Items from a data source
--------------------------------------------------
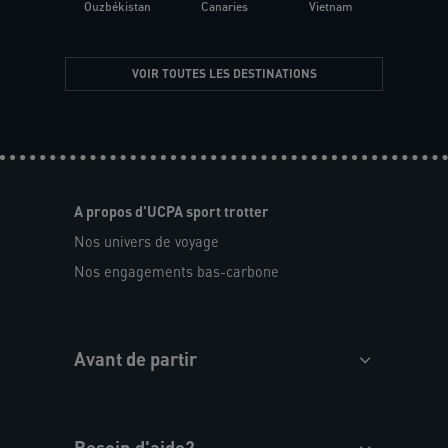
Ouzbékistan
Canaries
Vietnam
VOIR TOUTES LES DESTINATIONS
A propos d'UCPA sport trotter
Nos univers de voyage
Nos engagements bas-carbone
Avant de partir
Besoin d'aide?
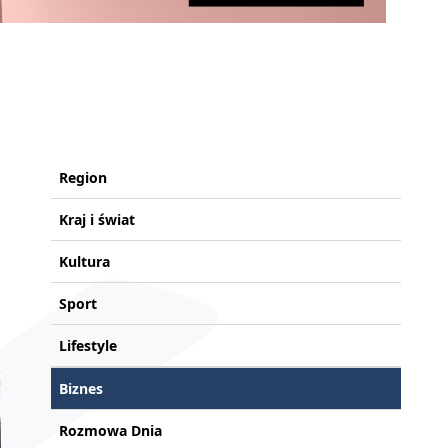
Region
Kraj i świat
Kultura
Sport
Lifestyle
Biznes
Rozmowa Dnia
--------------------------------------------------
WORK INSTRUCTION:
In the copy, include every line of the records exactly and none of the images.

REPLY:
Ouzbékistan
Canaries
Vietnam
VOIR TOUTES LES DESTINATIONS
A propos d'UCPA sport trotter
Nos univers de voyage
Nos engagements bas-carbone
Avant de partir
Besoin d'aide?
Region
Kraj i świat
Kultura
Sport
Lifestyle
Biznes
Rozmowa Dnia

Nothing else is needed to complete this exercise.